Saint Francis of Assisi was one of the greatest saints ever given to the church whose Rule was originally just a set of bible verses. “I prefer you not talk to me about any other Rule,” he said, “nor recommend any other ideal or manner of life than that which the Lord in his mercy has revealed and given to me. He told me I am to be a new kind of fool in this world.” (St Francis of Assisi, Mirror of Perfection, 68)

Francis’ ‘Rule of the fool’ in all its simplicity turned the world upside down. Having been commissioned by God to ‘go repair my church which is falling into ruins’ Francis simply obeyed for the rest of his life and, in the process, ‘returned to the gospel with such force that it shook the entire world’.[1]

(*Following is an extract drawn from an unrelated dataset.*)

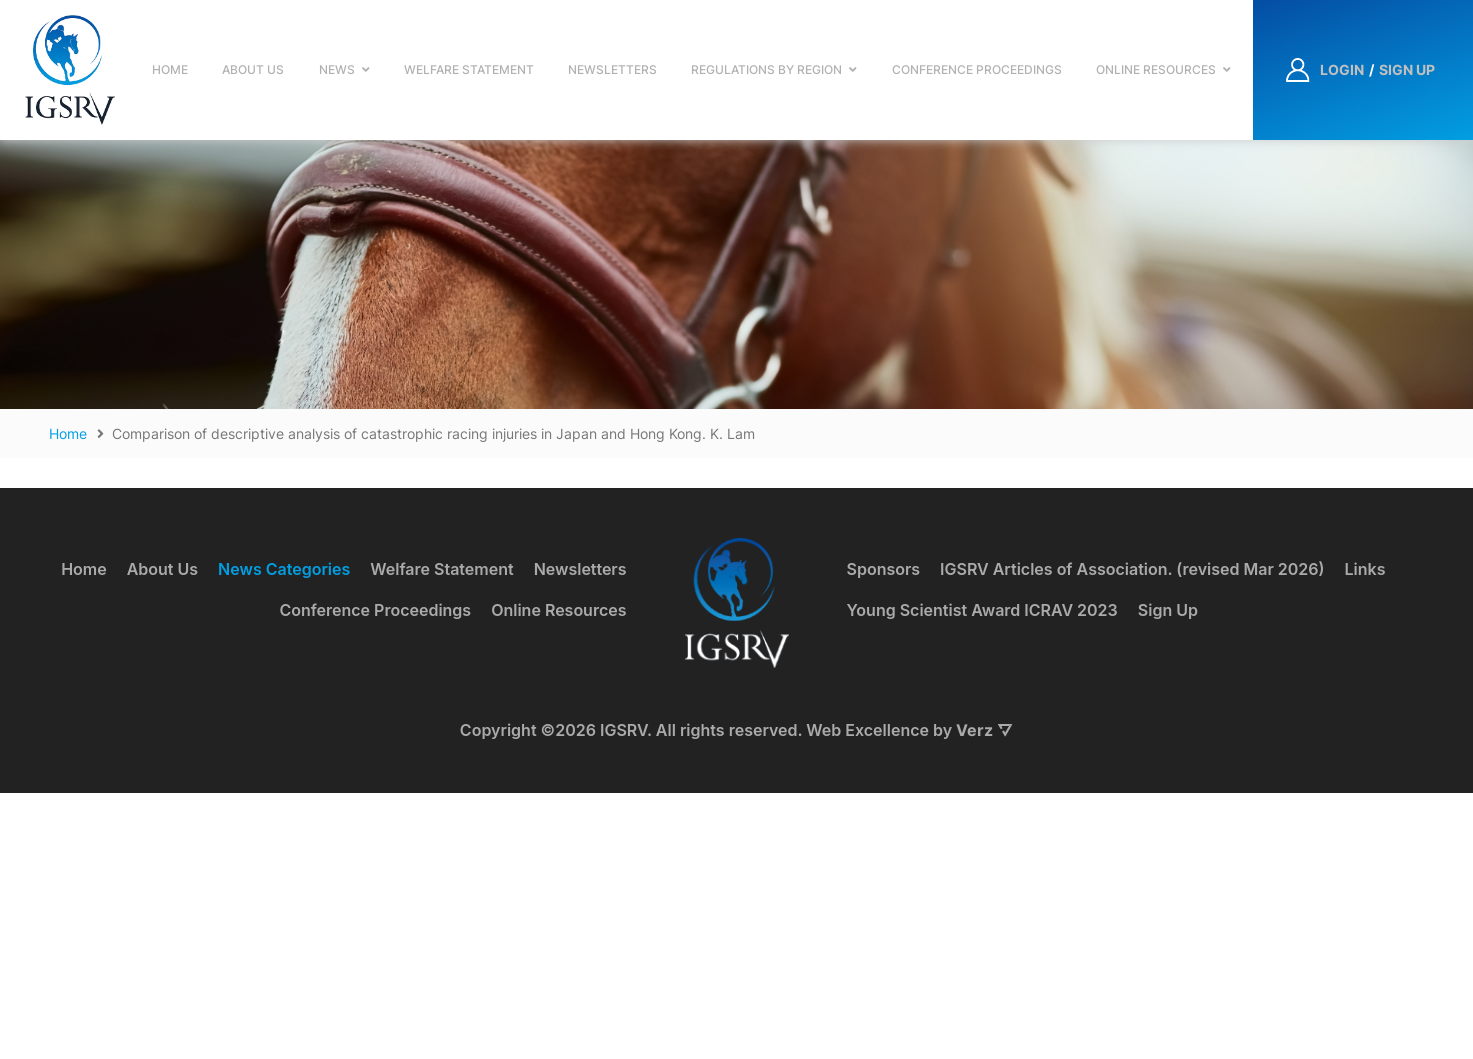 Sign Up (1168, 875)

[1] Wallis, Jim in Wallis, Jim & Hollyday ed. Cloud of Witnesses, Orbis Books, New York, p.6

Was Zinzendorf a Freemason?

No. There is no evidence to suggest that Zinzendorf himself was a Freemason or that the OMS had masonic links.

There seem to be 3 reasons why people speculate that this might be the case.

  1. We know of one original OMS member, General James Oglethorpe, who was involved in the Freemasons, although this was unrelated to his later membership of the OMS.
  2. There was a prominent 18th century German Freemason named ‘Zinnendorf’, and some people get confused by the similar names.
  3. Because the OMS was initially a secret order, people conclude (without any evidence) that it ‘must’ have been masonic in nature.

Masonic historians are normally keen to highlight historical figures who were members of their organisation, but they themselves acknowledge that Count Zinzendorf was not a freemason.